Attaque djihadiste au Crocus City Hall : 4 tireurs, 11 complices condamnés à perpétuité.
La justice russe a condamné jeudi à la perpétuité les quatre tireurs ainsi que onze complices de l’attaque djihadiste du Crocus City Hall, qui avait fait 150 morts près de Moscou en 2024. Lors du verdict, plusieurs hommes sont apparus, la tête baissée, dans la cage en verre réservée aux accusés, et l’ensemble du procès s’était déroulé à huis clos jusqu’au verdict public.
La justice russe a condamné jeudi à la réclusion à perpétuité quatre tireurs ainsi que onze complices de l’attaque djihadiste du Crocus City Hall, qui avait causé 150 morts près de Moscou en 2024, le plus meurtrier attentat en Russie depuis près de vingt ans.
Le 22 mars 2024, des hommes armés avaient pénétré dans la salle de concert avant de tirer sur le public et d’y mettre le feu, une attaque revendiquée par le groupe État islamique (EI) – la plus sanglante sur le sol européen.

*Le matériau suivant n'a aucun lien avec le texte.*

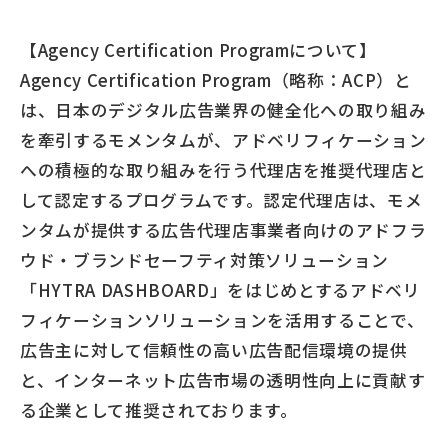
【Agency Certification Programについて】
Agency Certification Program（略称：ACP）と
は、日本のデジタル広告業界の健全化への取り組み
を牽引するモメンタムが、アドベリフィケーション
への積極的な取り組みを行う代理店を推奨代理店と
して認定するプログラムです。認定代理店は、モメ
ンタムが提供する広告代理店事業者向けのアドフラ
ウド・ブランドセーフティ対策ソリューション
「HYTRA DASHBOARD」をはじめとするアドベリ
フィケーションソリューションを活用することで、
広告主に対して信頼性の高い広告配信環境の提供
と、インターネット広告市場の透明性向上に貢献す
る企業として推奨されております。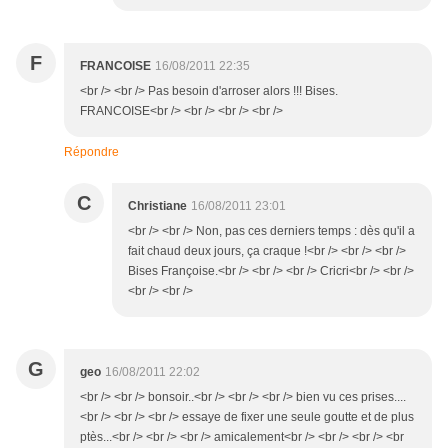
F
FRANCOISE
16/08/2011 22:35
<br /> <br /> Pas besoin d'arroser alors !!! Bises.
FRANCOISE<br /> <br /> <br /> <br />
Répondre
C
Christiane
16/08/2011 23:01
<br /> <br /> Non, pas ces derniers temps : dès qu'il a
fait chaud deux jours, ça craque !<br /> <br /> <br />
Bises Françoise.<br /> <br /> <br /> Cricri<br /> <br />
<br /> <br />
G
geo
16/08/2011 22:02
<br /> <br /> bonsoir..<br /> <br /> <br /> bien vu ces prises....
<br /> <br /> <br /> essaye de fixer une seule goutte et de plus
ptès...<br /> <br /> <br /> amicalement<br /> <br /> <br /> <br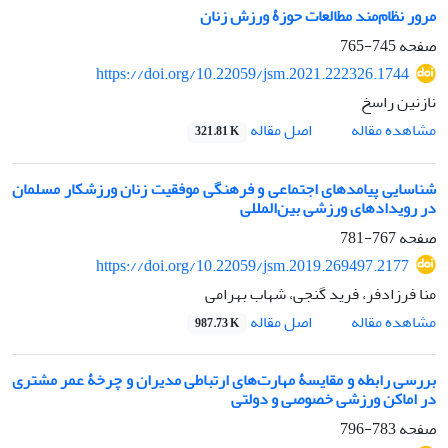
مرور نظام‌مند مطالعات حوزۀ ورزش زنان
صفحه
745-765
https://doi.org/10.22059/jsm.2021.222326.1744
نازنین راسخ
اصل مقاله
مشاهده مقاله
321.81 K
شناسایی پیامدهای اجتماعی و فرهنگی موفقیت زنان ورزشکار مسلمان
در رویدادهای ورزشی بین‌المللی
صفحه
767-781
https://doi.org/10.22059/jsm.2019.269497.2177
منا فرزادفر، فرید گنجی، شهاب بهرامی
اصل مقاله
مشاهده مقاله
987.73 K
بررسی رابطه و مقایسۀ مهارت‌های ارتباطی مدیران و چرخۀ عمر مشتری
در اماکن ورزشی خصوصی و دولتی
صفحه
783-796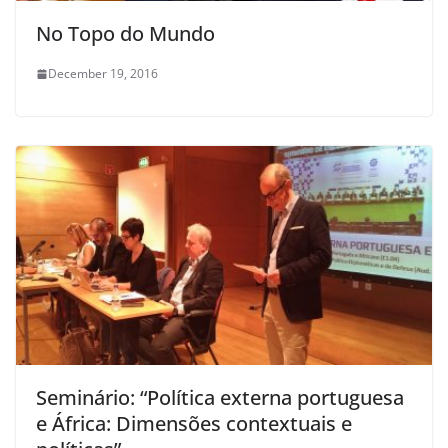
No Topo do Mundo
December 19, 2016
Seminário: “Política externa portuguesa
e África: Dimensões contextuais e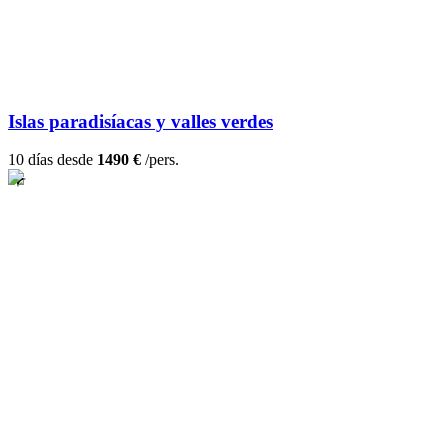
Islas paradisíacas y valles verdes
10 días desde
1490 €
/pers.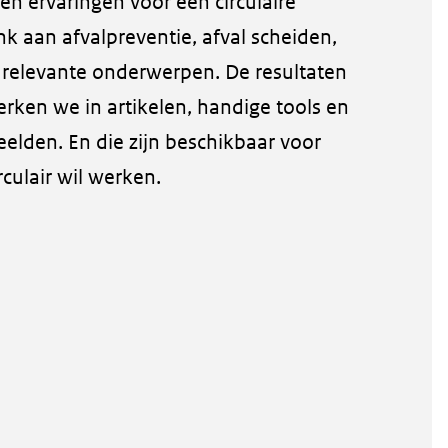
n ervaringen voor een circulaire
nk aan afvalpreventie, afval scheiden,
e relevante onderwerpen. De resultaten
erken we in artikelen, handige tools en
elden. En die zijn beschikbaar voor
rculair wil werken.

Un juge russe a rendu ce verdict à l’encontre des quatre assaillants, Chamsidine Faridouni, Dalerdjon Mirzoïev, Makhammadsobir Faïzov et Saïdakrami Ratchabolizoda, tous citoyens tadjiks, lors d’une audience à Moscou, comme l’a rapporté une journaliste de l’AFP présente sur place. Ces individus avaient ouvert le feu au Crocus City Hall peu avant un concert du groupe de rock Picnic et incendié le bâtiment, piégeant de nombreuses personnes.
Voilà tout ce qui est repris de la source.